Scan the entries below and give the number of lines containing "trwałość", with no accompanying words.

Dataset entries
========================================================================

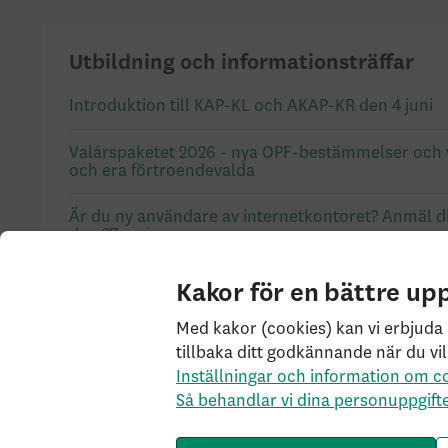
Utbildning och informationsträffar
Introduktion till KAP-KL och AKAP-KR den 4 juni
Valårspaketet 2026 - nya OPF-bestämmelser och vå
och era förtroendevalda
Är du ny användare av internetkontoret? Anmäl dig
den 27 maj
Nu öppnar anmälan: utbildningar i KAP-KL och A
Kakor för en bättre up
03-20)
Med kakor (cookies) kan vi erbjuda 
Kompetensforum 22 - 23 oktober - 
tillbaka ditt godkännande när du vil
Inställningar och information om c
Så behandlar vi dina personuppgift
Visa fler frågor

========================================================================

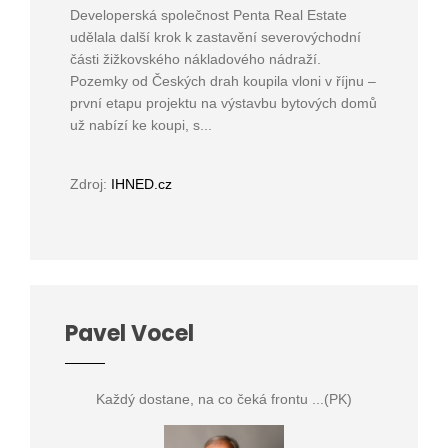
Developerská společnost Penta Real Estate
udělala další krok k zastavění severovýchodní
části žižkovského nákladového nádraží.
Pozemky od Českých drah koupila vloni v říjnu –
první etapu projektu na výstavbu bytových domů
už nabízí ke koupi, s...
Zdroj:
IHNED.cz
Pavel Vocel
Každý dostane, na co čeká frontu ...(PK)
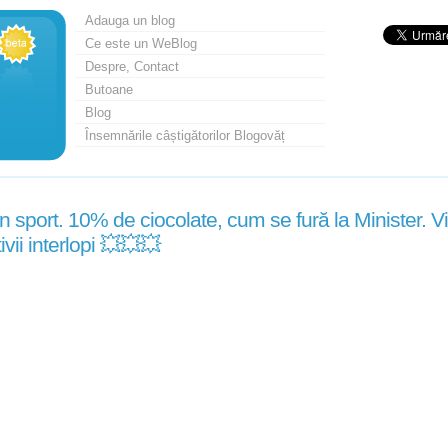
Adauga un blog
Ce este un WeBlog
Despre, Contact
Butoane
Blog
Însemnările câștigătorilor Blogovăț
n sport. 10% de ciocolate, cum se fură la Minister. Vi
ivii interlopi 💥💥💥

========================================================================

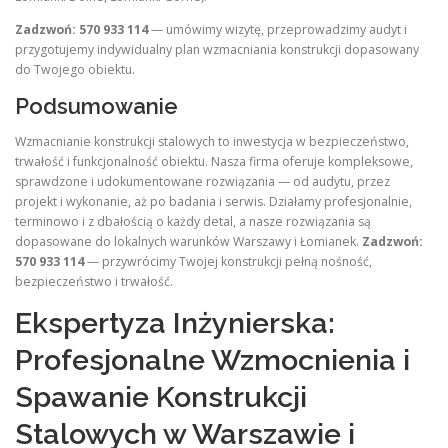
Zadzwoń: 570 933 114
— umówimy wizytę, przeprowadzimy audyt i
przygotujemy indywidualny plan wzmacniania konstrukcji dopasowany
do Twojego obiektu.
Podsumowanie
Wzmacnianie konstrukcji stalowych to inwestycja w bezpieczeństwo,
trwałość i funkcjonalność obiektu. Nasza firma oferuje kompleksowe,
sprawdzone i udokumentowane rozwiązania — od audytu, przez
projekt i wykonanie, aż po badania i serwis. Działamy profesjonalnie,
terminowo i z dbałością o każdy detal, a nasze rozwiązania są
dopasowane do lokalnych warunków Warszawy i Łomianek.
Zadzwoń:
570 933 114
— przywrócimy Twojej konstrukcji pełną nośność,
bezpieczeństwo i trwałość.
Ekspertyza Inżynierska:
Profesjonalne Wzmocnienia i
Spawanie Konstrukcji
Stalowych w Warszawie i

========================================================================

RESPONSE AREA
2